-- Required action --
The word "empreender" marks the lines to report; pull each of them from the listing.

-- Given information --
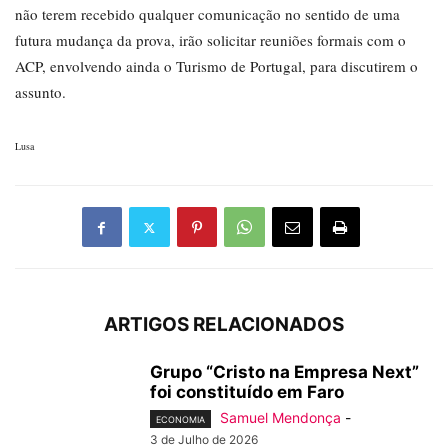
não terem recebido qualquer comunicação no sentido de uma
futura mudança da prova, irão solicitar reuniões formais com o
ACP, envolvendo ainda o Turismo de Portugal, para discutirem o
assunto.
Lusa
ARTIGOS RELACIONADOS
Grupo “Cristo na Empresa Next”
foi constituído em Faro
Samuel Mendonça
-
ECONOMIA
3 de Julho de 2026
---
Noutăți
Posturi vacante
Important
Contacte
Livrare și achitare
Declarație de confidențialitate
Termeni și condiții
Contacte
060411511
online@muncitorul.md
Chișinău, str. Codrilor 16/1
--
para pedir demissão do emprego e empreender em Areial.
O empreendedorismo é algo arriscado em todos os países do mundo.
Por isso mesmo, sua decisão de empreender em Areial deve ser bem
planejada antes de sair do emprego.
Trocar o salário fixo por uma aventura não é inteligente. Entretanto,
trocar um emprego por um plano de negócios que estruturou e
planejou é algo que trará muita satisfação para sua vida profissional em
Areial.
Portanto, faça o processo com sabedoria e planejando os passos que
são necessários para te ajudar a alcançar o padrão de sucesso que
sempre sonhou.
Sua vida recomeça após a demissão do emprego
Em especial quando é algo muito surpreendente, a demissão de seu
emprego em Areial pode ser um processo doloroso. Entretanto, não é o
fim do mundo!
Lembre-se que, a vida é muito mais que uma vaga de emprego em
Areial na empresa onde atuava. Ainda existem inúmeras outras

-- Solution to the problem --
para pedir demissão do emprego e empreender em Areial.
Por isso mesmo, sua decisão de empreender em Areial deve ser bem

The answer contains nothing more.